ACTION ITEM
Copy out each record that follows exactly, and omit any picture you find.
(Beginning of SOURCE DATA)
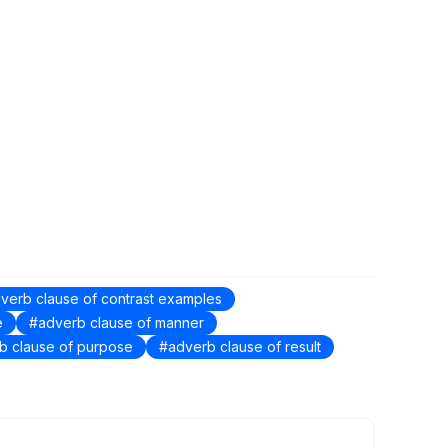
verb clause of contrast examples
e
adverb clause of manner
b clause of purpose
adverb clause of result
(End of SOURCE DATA)
RESPONSE TO THIS EXERCISE
verb clause of contrast examples
e
adverb clause of manner
b clause of purpose
adverb clause of result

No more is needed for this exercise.